Related: This article was excerpted from the June 2021 InterMarket Review. For more information, please click here.

This chart shows gold adjusted for the CPI, or put another way, gold as an inflation hedge. As you can see, it’s currently below massive resistance in the form of 1980-2021 horizontal trendline. There is a good chance that it can power through as the price has recently been given a boost. That arrived in April in the form of a strong CPI number which has resulted in a drop in real interest rates.

 

Chart 1 — Gold/CPI and an Inverted 6/18 Price Oscillator of Real Rates

 

Historically, the price of the yellow metal has thrived in an environment of falling inflation adjusted real interest rates and suffered under a rising one. A declining trend in real rates is defined as a period when the 6-month MA of the CPI adjusted 10-year yield is below its 18-month counterpart. This relationship has been plotted in oscillator format in the lower window of the chart. Please note it has been plotted inversely, so a rising oscillator indicates falling rates and vice versa. Consequently, bullish signals show up as a positive zero crossover. In order to earn a green highlight, it’s necessary for these positive signals to be supported by gold itself reacting in a positive way by trading above its 12-month MA. Red highlights reflect the opposite set of conditions and black a conflict between the two components. Real rates went positive for gold in April, but May’s action has triggered a green highlight because the price is now back above its 12-month MA.

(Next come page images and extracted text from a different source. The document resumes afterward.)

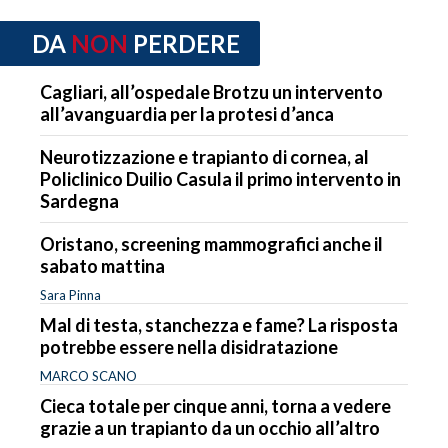
DA
NON
PERDERE
Cagliari, all’ospedale Brotzu un intervento
all’avanguardia per la protesi d’anca
Neurotizzazione e trapianto di cornea, al
Policlinico Duilio Casula il primo intervento in
Sardegna
Oristano, screening mammografici anche il
sabato mattina
Sara Pinna
Mal di testa, stanchezza e fame? La risposta
potrebbe essere nella disidratazione
MARCO SCANO
Cieca totale per cinque anni, torna a vedere
grazie a un trapianto da un occhio all’altro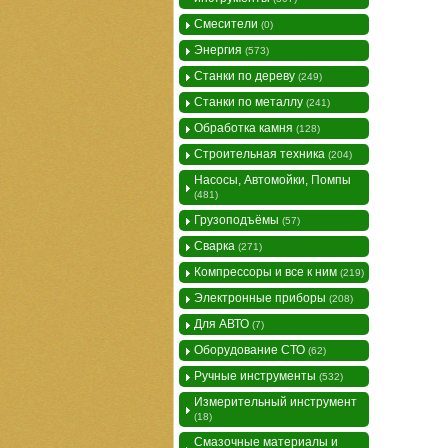
Смесители
(0)
Энергия
(573)
Станки по дереву
(249)
Станки по металлу
(241)
Обработка камня
(128)
Строительная техника
(204)
Насосы, Автомойки, Помпы
(481)
Грузоподъёмы
(57)
Сварка
(271)
Компрессоры и все к ним
(219)
Электронные приборы
(208)
Для АВТО
(7)
Оборудование СТО
(62)
Ручные инструменты
(532)
Измерительный инструмент
(18)
Смазочные материалы и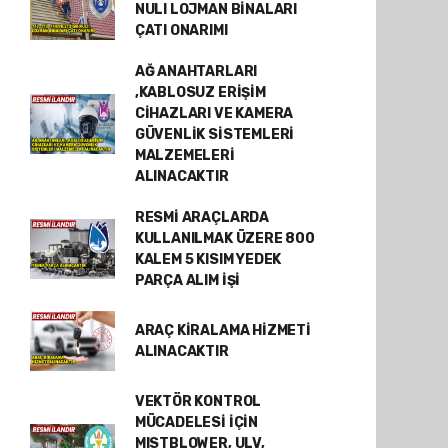
NULI LOJMAN BİNALARI
ÇATI ONARIMI
AĞ ANAHTARLARI
,KABLOSUZ ERİŞİM
CİHAZLARI VE KAMERA
GÜVENLİK SİSTEMLERİ
MALZEMELERİ
ALINACAKTIR
RESMİ ARAÇLARDA
KULLANILMAK ÜZERE 800
KALEM 5 KISIM YEDEK
PARÇA ALIM İŞİ
ARAÇ KİRALAMA HİZMETİ
ALINACAKTIR
VEKTÖR KONTROL
MÜCADELESİ İÇİN
MISTBLOWER, ULV,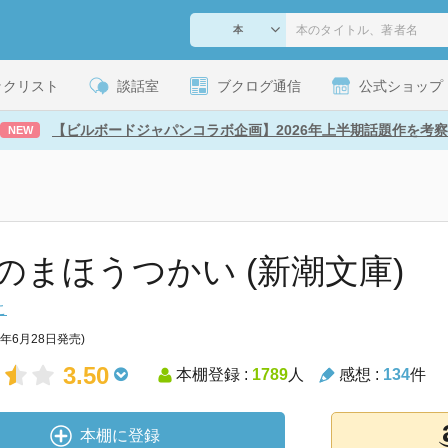
ックリスト
談話室
ブクログ通信
公式ショップ
【ビルボードジャパンコラボ企画】2026年上半期話題作を考察
NEW
のまほうつかい (新潮文庫)
こ
1年6月28日発売)
3.50
本棚登録 :
1789
人
感想 :
134
件
本棚に登録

This model doesn’t tell us the magnitude or duration of the expected rise, only that the current environment is positive for gold prices. If it produces enough energy to propel the price above that 40-year resistance trendline, the breakout will signify that a multi-year rise in gold prices is likely. Since gold discounts industrial commodity prices, such action would also be positive for them and not so good for bond prices, which abhor inflation.